Aktivis Demokrasi Ungkap Motif Kudeta Militer Myanmar
“Kudeta ini tidak terjadi tiba-tiba, tetapi telah direncanakan matang-matang. Dua hari sebelumnya, militer berpawai menunjukkan kekuatan dan itu adalah taktik lama militer yang ingin menciptakan ketakutan di masyarakat serta menunjukkan siapa yang berkuasa di negara ini (Myanmar, red),” kata Ohmar.
Ketua APHR Charles Santiago sepakat dengan pendapat Ohmar. Ia mengatakan klaim militer bahwa kudeta itu sah secara hukum merupakan sesuatu yang keliru.
“Klaim bahwa kudeta dilakukan karena ada kecurangan pemilu merupakan narasi yang saat ini disampaikan ke masyarakat dan itu merupakan tuduhan serta persepsi yang keliru,” kata Santiago ke para awak media.
Ia lanjut menjelaskan militer sengaja meluncurkan kudeta karena mereka gagal menguasai mayoritas suara dalam pemilihan umum November 2020.
“Menurut saya, ini cara mereka memaksakan kekuasaannya di Myanmar,” kata Santiago.
Oleh karena itu, ia berpendapat pemimpin negara-negara anggota Perhimpunan Bangsa-Bangsa di Asia Tenggara (ASEAN) harus berani mempertanyakan keabsahan kudeta di Myanmar.
Menurut Santiago, ASEAN, yang tahun ini dipimpin oleh Brunei Darusalam, telah cukup keras merespon kudeta di Myanmar.
“Brunei, yang menjabat sebagai ketua ASEAN tahun ini, meminta otoritas di Myanmar untuk segera mengembalikan keadaan ke situasi normal sesuai dengan kehendak dan kepentingan rakyat Myanmar,” kata Santiago mengutip poin terakhir pernyataan Ketua ASEAN terkait situasi di Myanmar yang terbit, Senin.

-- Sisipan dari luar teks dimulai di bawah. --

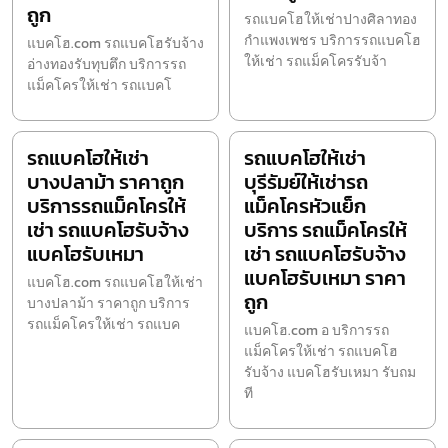
ถูก
รถแบคโฮให้เช่าปางศิลาทอง
กำแพงเพชร บริการรถแบคโฮ
แบคโฮ.com รถแบคโฮรับจ้าง
ให้เช่า รถแม็คโครรับจ้า
อ่างทองรับทุบตึก บริการรถ
แม็คโครให้เช่า รถแบคโ
รถแบคโฮให้เช่า
รถแบคโฮให้เช่า
บางปลาม้า ราคาถูก
บุรีรัมย์ให้เช่ารถ
บริการรถแม็คโครให้
แม็คโครหัวแย็ก
เช่า รถแบคโฮรับจ้าง
บริการ รถแม็คโครให้
แบคโฮรับเหมา
เช่า รถแบคโฮรับจ้าง
แบคโฮรับเหมา ราคา
แบคโฮ.com รถแบคโฮให้เช่า
ถูก
บางปลาม้า ราคาถูก บริการ
รถแม็คโครให้เช่า รถแบค
แบคโฮ.com อ บริการรถ
แม็คโครให้เช่า รถแบคโฮ
รับจ้าง แบคโฮรับเหมา รับถม
ที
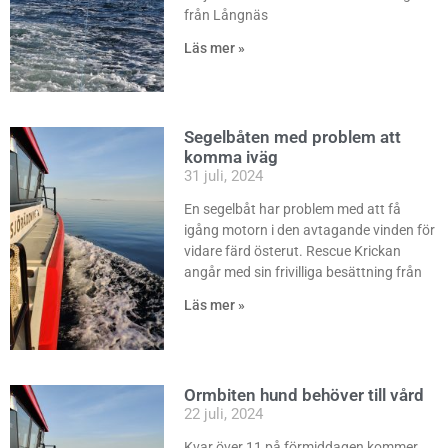
från Långnäs
Läs mer »
Segelbåten med problem att
komma iväg
31 juli, 2024
En segelbåt har problem med att få
igång motorn i den avtagande vinden för
vidare färd österut. Rescue Krickan
angår med sin frivilliga besättning från
Läs mer »
Ormbiten hund behöver till vård
22 juli, 2024
Kvar över 11 på förmiddagen kommer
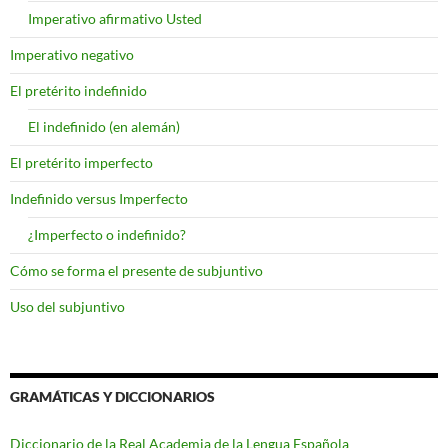
Imperativo afirmativo Usted
Imperativo negativo
El pretérito indefinido
El indefinido (en alemán)
El pretérito imperfecto
Indefinido versus Imperfecto
¿Imperfecto o indefinido?
Cómo se forma el presente de subjuntivo
Uso del subjuntivo
GRAMÁTICAS Y DICCIONARIOS
Diccionario de la Real Academia de la Lengua Española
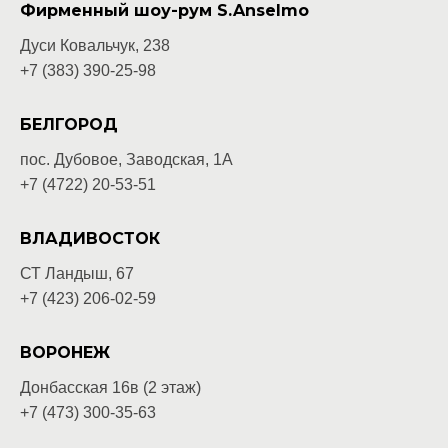
Фирменный шоу-рум S.Anselmo
Дуси Ковальчук, 238
+7 (383) 390-25-98
БЕЛГОРОД
пос. Дубовое, Заводская, 1А
+7 (4722) 20-53-51
ВЛАДИВОСТОК
СТ Ландыш, 67
+7 (423) 206-02-59
ВОРОНЕЖ
Донбасская 16в (2 этаж)
+7 (473) 300-35-63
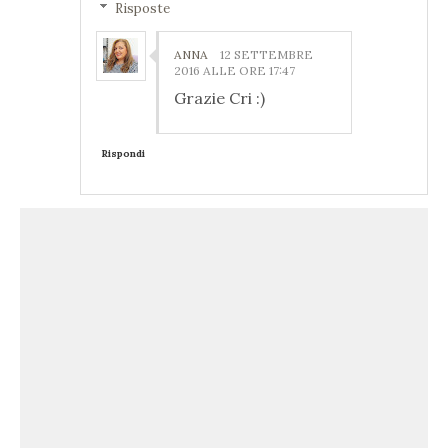
Risposte
ANNA
12 SETTEMBRE
2016 ALLE ORE 17:47
Grazie Cri :)
Rispondi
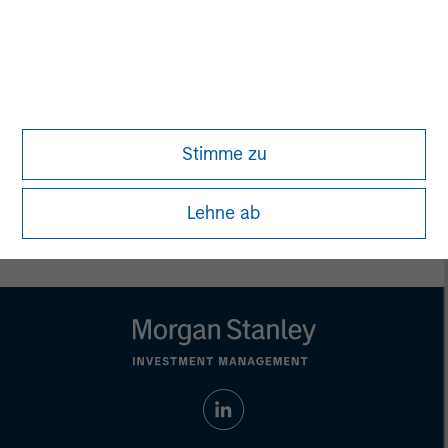
Managing Director
Eric Kanter
Managing Director
Stimme zu
Lehne ab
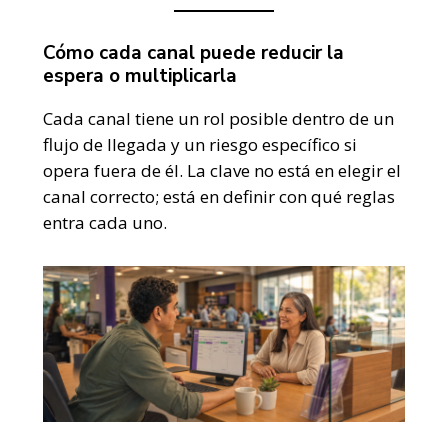
Cómo cada canal puede reducir la
espera o multiplicarla
Cada canal tiene un rol posible dentro de un
flujo de llegada y un riesgo específico si
opera fuera de él. La clave no está en elegir el
canal correcto; está en definir con qué reglas
entra cada uno.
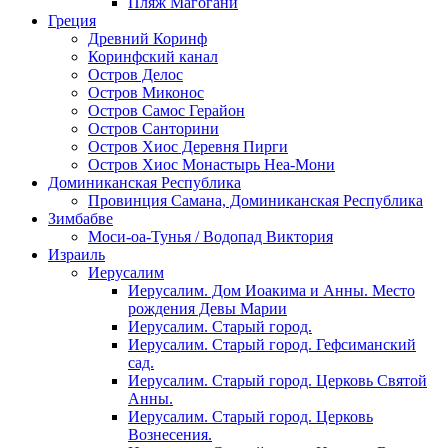
Пляж Магогани
Греция
Древний Коринф
Коринфский канал
Остров Делос
Остров Миконос
Остров Самос Герайон
Остров Санторини
Остров Хиос Деревня Пирги
Остров Хиос Монастырь Неа-Мони
Доминиканская Республика
Провинция Самана, Доминиканская Республика
Зимбабве
Моси-оа-Тунья / Водопад Виктория
Израиль
Иерусалим
Иерусалим. Дом Иоакима и Анны. Место
рождения Девы Марии
Иерусалим. Старый город.
Иерусалим. Старый город. Гефсиманский
сад.
Иерусалим. Старый город. Церковь Святой
Анны.
Иерусалим. Старый город. Церковь
Вознесения.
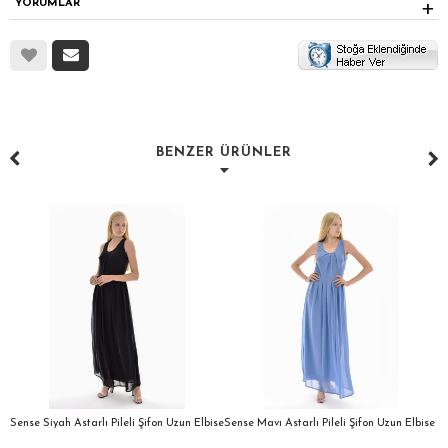
YORUMLAR
BENZER ÜRÜNLER
a
Sense Siyah Astarlı Pileli Şifon Uzun Elbise
Sense Mavı Astarlı Pileli Şifon Uzun Elbise
S
E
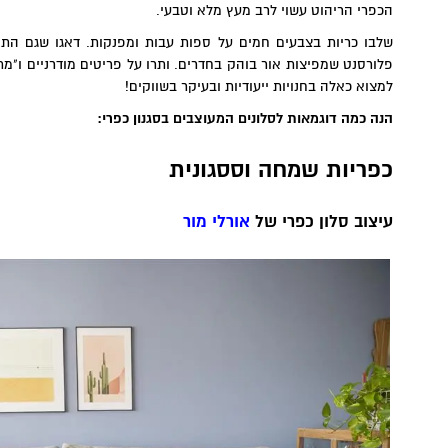
הכפרי הריהוט עשוי לרב מעץ מלא וטבעי.
שלבו כריות בצבעים חמים על ספות עבות ומפנקות. דאגו שגם התא
פלורסנט שמפיצות אור בוהק בחדרים. ותרו על פריטים מודרניים ו"מת
למצוא כאלה בחנויות ייעודיות ובעיקר בשווקים!
הנה כמה דוגמאות לסלונים המעוצבים בסגנון כפרי:
כפריות שמחה וססגונית
עיצוב סלון כפרי של
אורלי מור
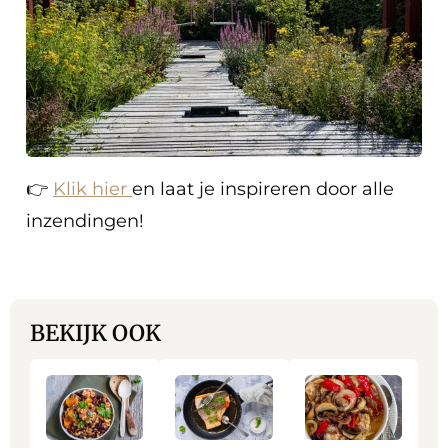
👉
Klik hier
en laat je inspireren door alle
inzendingen!
BEKIJK OOK
Lees
Lees
Lees
meer
meer
meer
over
over
over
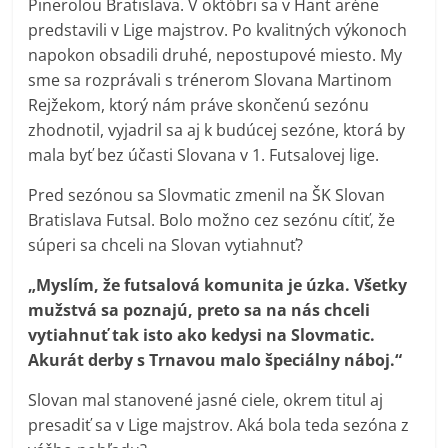
Pinerolou Bratislava. V októbri sa v Hant aréne
predstavili v Lige majstrov. Po kvalitných výkonoch
napokon obsadili druhé, nepostupové miesto. My
sme sa rozprávali s trénerom Slovana Martinom
Rejžekom, ktorý nám práve skončenú sezónu
zhodnotil, vyjadril sa aj k budúcej sezóne, ktorá by
mala byť bez účasti Slovana v 1. Futsalovej lige.
Pred sezónou sa Slovmatic zmenil na ŠK Slovan
Bratislava Futsal. Bolo možno cez sezónu cítiť, že
súperi sa chceli na Slovan vytiahnuť?
„Myslím, že futsalová komunita je úzka. Všetky
mužstvá sa poznajú, preto sa na nás chceli
vytiahnuť tak isto ako kedysi na Slovmatic.
Akurát derby s Trnavou malo špeciálny náboj.“
Slovan mal stanovené jasné ciele, okrem titul aj
presadiť sa v Lige majstrov. Aká bola teda sezóna z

Beberapa jam setelah berita kudeta menyebar luas, Sekretariat ASEAN lewat laman resminya menerbitkan pernyataan Ketua ASEAN, yang terdiri atas empat poin, di antaranya meminta otoritas di Myanmar mengikuti prinsip-prinsip dalam Piagam ASEAN, menciptakan stabilitas demi perdamaian, dan menggunakan dialog serta rekonsiliasi demi kembali ke situasi normal yang sesuai dengan kehendak rakyat Myanmar.